Fifteen patients with renal cell carcinoma, undergoing nephrectomy, received subcutaneous immunotherapy, consisting of low-dose IL-2, IFNalpha and GM-CSF, from day -3 prior, until day +5 following surgery in a dose escalation study. Infiltrates from resected tumor tissues from patients undergoing immunotherapy or control patients that underwent nephrectomy only, were examined using quantitative immunohistological analysis and 3-color immunofluorescence staining and confocal laser scanning microscope analysis.

RESULTS

Toxicity was limited and the maximal tolerable dose was established. In peripheral blood an increase was found in total lymphocytes, (activated) T cells, NK cells and monocytes.

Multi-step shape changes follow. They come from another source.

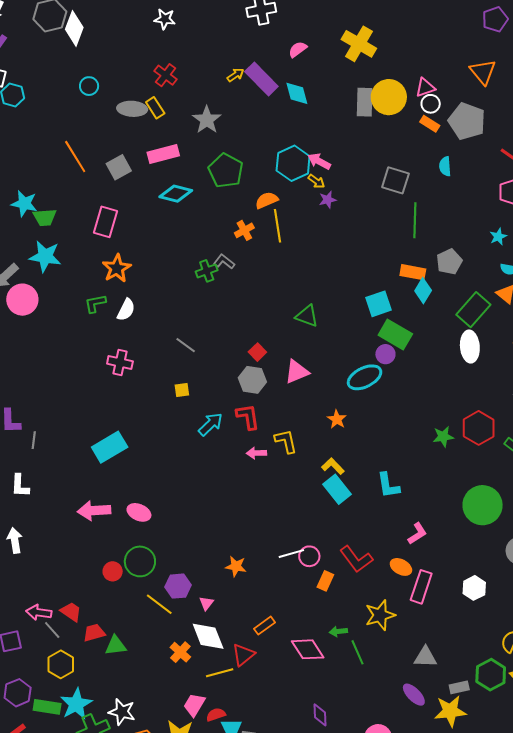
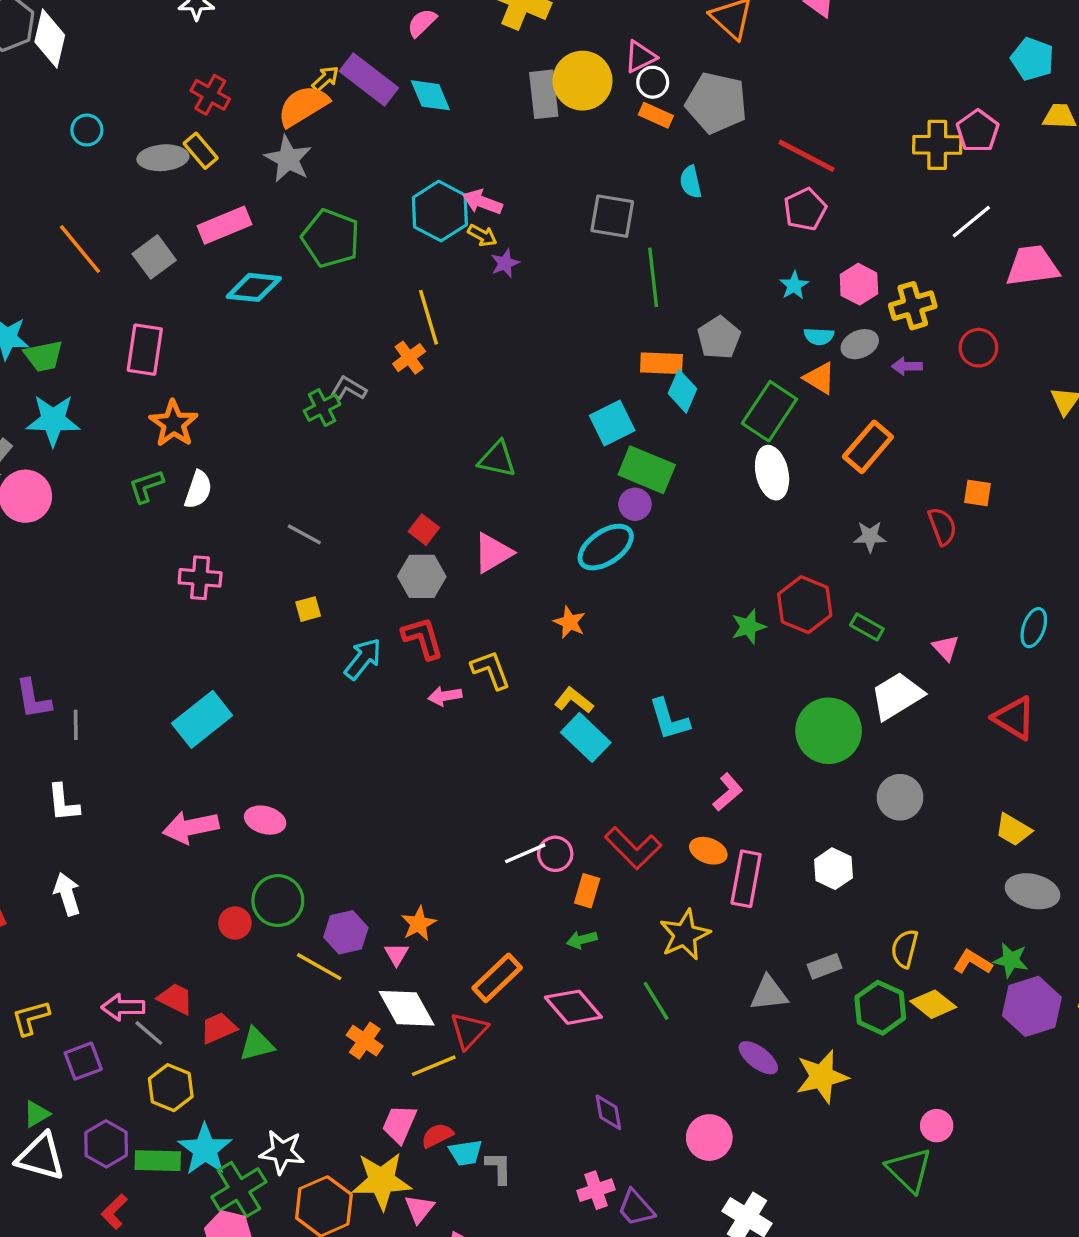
orange semicircle: (267, 200) -> (303, 106), moved, size x1.4
orange cross: (244, 230) -> (409, 358), moved
orange star: (236, 566) -> (418, 924), moved, turned -30
orange rectangle: (265, 626) -> (497, 978), size x1.4
green arrow: (338, 631) -> (582, 940), moved
gray rectangle: (459, 687) -> (825, 966), moved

Quantitative immunohistological analysis of tumor infiltrates showed enhanced numbers of CD3+ T cells, S100+ DC, CD83+ DC and IL-2 receptor positive cells (4-fold, 2-fold, 10-fold and 20-fold, respectively, compared to controls). In treated patients preferential invasion was observed of TNFalpha positive CD8+ T cells and DC, positive for DC-SIGN (CD209), CD83, CD80, IL-12 and the DC specific chemokine, DC-CK1 (CCL18).

CONCLUSIONS

These findings show increased infiltration of activated, mature DC and functionally active CD8+ T cells in renal tumors, which may suggest clinical potential of cytokine immunotherapy.